#### [Exercise goal]
Starting with the line that contains "Klik her for at se deres udvalg." and ending with the last line of the entries, repeat exactly those lines and nothing else, pictures excluded.

#### [Data provided]
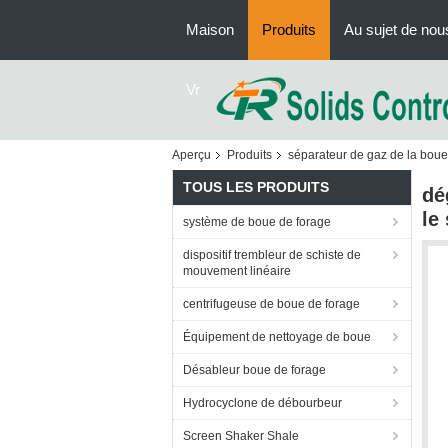
Maison
Produits
Au sujet de nou
Vr
Aperçu
Produits
séparateur de gaz de la boue
TOUS LES PRODUITS
dé
le
système de boue de forage
dispositif trembleur de schiste de
mouvement linéaire
centrifugeuse de boue de forage
Équipement de nettoyage de boue
Désableur boue de forage
Hydrocyclone de débourbeur
Screen Shaker Shale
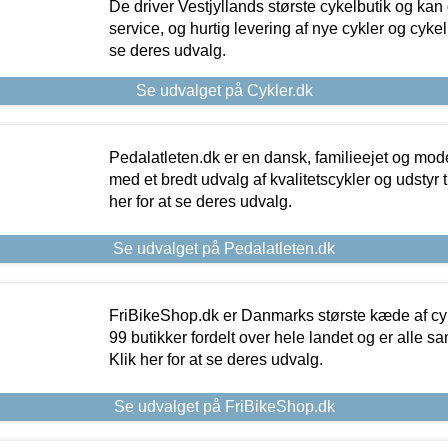
De driver Vestjyllands største cykelbutik og kan
service, og hurtig levering af nye cykler og cykelu
se deres udvalg.
Se udvalget på Cykler.dk
Pedalatleten.dk er en dansk, familieejet og mod
med et bredt udvalg af kvalitetscykler og udstyr 
her for at se deres udvalg.
Se udvalget på Pedalatleten.dk
FriBikeShop.dk er Danmarks største kæde af cyke
99 butikker fordelt over hele landet og er alle sa
Klik her for at se deres udvalg.
Se udvalget på FriBikeShop.dk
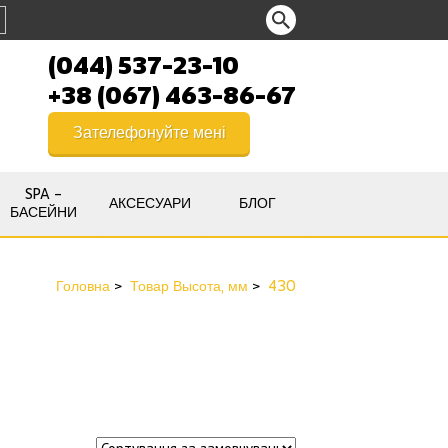
(044) 537-23-10
+38 (067) 463-86-67
Зателефонуйте мені
SPA –
АКСЕСУАРИ
БЛОГ
БАСЕЙНИ
Головна
Товар Высота, мм
430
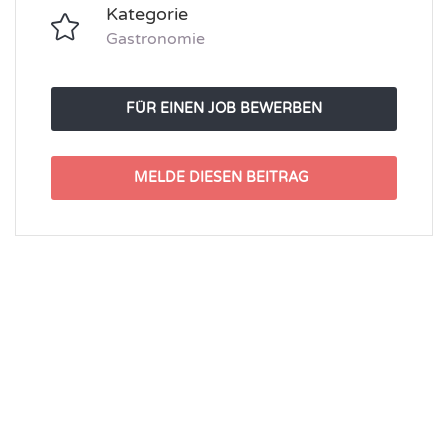
Kategorie
Gastronomie
FÜR EINEN JOB BEWERBEN
MELDE DIESEN BEITRAG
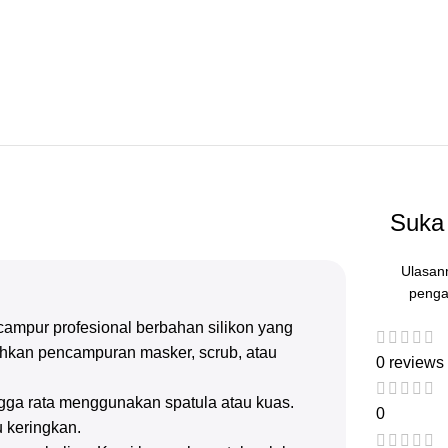
Suka 
Ulasan
penga
ampur profesional berbahan silikon yang
ahkan pencampuran masker, scrub, atau
0 reviews
ga rata menggunakan spatula atau kuas.
0
u keringkan.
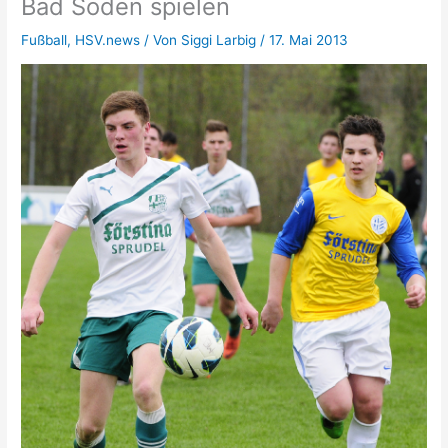
Bad Soden spielen
Fußball
,
HSV.news
/ Von
Siggi Larbig
/
17. Mai 2013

#### [Solution for this exercise]
Klik her for at se deres udvalg.
Se udvalget på FriBikeShop.dk
(044) 537-23-10
+38 (067) 463-86-67
Зателефонуйте мені
SPA –
АКСЕСУАРИ
БЛОГ
БАСЕЙНИ
Головна
Товар Высота, мм
430
Kategorie
Gastronomie
FÜR EINEN JOB BEWERBEN
MELDE DIESEN BEITRAG
Suka 
Ulasan
penga
ampur profesional berbahan silikon yang
ahkan pencampuran masker, scrub, atau
0 reviews
ga rata menggunakan spatula atau kuas.
0
u keringkan.
Bad Soden spielen
Fußball
,
HSV.news
/ Von
Siggi Larbig
/
17. Mai 2013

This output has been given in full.